Rincewind sentiu uma ligeira pressão nos pés. Wuffles, que era lento das idéias, havia cravado as gengivas sem dente no bico da bota de Rincewind e lhe dava uma chupada vigorosa.
Ele pegou o cachorrinho pela nuca e pelo toco peludo que, por falta de palavra melhor, chamava de rabo, e ergueu-o de lado.
— Tudo bem — disse, afinal. — É melhor você me dizer o que anda acontecendo por aqui.
Das Montanhas Carracas, que dão para a imensa e fria Planície Sto, em meio à qual Ankh-Morpork se estende, espalhada como um saco de compras caídas, a vista era sensacional. Raios perdidos da guerra mágica expandiam-se numa nuvem de ar solidificado, dentro da qual cintilavam luzes estranhas.
As estradas que saíam da cidade estavam cheias de refugiados, e todas as hospedarias e tavernas à sua margem encontravam-se lotadas. Ou quase todas.
Ninguém parecia querer parar no pequeno pub, um tanto agradável, instalado entre árvores próximas à estrada de Quirm. Não que tivessem medo de entrar, apenas não podiam notá-lo.
Houve um movimento no ar, a cerca de um quilômetro dali, e três vultos caíram do nada, numa moita de lavanda.

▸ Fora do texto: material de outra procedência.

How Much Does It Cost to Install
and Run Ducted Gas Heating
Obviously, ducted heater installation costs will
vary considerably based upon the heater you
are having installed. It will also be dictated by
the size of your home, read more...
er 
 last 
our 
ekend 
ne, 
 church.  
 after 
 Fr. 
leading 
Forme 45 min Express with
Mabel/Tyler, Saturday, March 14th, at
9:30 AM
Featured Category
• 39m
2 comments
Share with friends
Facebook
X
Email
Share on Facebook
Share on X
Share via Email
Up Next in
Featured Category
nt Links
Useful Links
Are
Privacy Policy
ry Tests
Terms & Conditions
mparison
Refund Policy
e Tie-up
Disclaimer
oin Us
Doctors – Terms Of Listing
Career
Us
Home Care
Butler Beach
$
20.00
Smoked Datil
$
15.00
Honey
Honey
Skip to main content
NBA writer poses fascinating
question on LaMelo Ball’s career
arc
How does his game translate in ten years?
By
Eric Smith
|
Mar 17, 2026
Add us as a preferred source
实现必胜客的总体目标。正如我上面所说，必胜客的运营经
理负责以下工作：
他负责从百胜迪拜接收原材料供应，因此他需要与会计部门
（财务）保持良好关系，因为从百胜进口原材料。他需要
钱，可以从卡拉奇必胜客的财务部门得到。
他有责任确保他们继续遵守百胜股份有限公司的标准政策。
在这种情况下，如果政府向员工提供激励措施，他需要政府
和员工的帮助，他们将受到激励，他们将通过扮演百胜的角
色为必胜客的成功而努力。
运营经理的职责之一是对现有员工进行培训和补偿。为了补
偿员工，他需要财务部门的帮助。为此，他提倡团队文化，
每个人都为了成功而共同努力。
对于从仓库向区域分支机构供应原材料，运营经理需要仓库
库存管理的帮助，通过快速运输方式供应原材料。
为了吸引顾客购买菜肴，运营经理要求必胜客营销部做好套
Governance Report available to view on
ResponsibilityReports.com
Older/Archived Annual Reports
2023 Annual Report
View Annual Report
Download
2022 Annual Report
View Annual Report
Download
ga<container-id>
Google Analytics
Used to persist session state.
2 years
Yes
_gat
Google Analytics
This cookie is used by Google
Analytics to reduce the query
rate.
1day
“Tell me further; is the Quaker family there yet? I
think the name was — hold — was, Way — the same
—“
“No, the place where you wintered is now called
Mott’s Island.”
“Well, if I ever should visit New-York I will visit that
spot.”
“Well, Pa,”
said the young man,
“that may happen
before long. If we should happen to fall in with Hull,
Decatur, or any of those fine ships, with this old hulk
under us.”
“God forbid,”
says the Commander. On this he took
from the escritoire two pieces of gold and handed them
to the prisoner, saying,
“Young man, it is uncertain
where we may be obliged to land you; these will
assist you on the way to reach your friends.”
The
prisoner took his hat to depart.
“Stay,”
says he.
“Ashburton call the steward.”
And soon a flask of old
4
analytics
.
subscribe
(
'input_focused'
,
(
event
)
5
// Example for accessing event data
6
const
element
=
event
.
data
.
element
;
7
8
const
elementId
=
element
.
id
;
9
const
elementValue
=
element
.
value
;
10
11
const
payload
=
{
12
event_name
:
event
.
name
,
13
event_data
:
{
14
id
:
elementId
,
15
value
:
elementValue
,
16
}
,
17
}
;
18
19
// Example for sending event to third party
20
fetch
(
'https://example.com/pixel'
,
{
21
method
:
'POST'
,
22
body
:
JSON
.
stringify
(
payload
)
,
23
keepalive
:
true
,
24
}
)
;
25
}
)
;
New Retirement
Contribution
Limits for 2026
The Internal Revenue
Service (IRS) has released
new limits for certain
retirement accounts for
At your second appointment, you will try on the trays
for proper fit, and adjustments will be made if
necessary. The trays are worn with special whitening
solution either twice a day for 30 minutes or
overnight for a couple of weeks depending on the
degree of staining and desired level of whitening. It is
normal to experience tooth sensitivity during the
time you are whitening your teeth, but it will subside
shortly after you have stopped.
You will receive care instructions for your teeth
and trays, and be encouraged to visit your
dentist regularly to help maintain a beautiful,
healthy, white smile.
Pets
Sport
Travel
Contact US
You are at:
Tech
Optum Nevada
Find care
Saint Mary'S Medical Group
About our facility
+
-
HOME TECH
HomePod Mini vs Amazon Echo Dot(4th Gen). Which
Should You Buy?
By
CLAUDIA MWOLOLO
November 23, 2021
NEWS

Ficaram estirados sob o sol, entre os ramos perfumados e rompidos, até a sanidade voltar. Creosoto perguntou:
— Onde estamos?
— Tem cheiro de gaveta de roupa íntima — observou Conina.
— Não a minha — contestou Nijel.
Ele se levantou com cuidado e perguntou:
— Alguém viu a lâmpada?
— Esqueça. Deve ter sido trocada por um bar qualquer — respondeu Conina.
Nijel tateou os galhos de lavanda até encontrar um objeto pequeno e metálico.
— Achei! — exclamou ele.
— Não esfregue! — pediram os outros dois, em uníssono.
Seja como for, falaram tarde demais, mas isso não fez muita diferença, porque tudo que aconteceu quando Nijel lhe deu uma leve esfregadela foi o surgimento de algumas palavrinhas vermelhas e esfumaçadas, em pleno ar.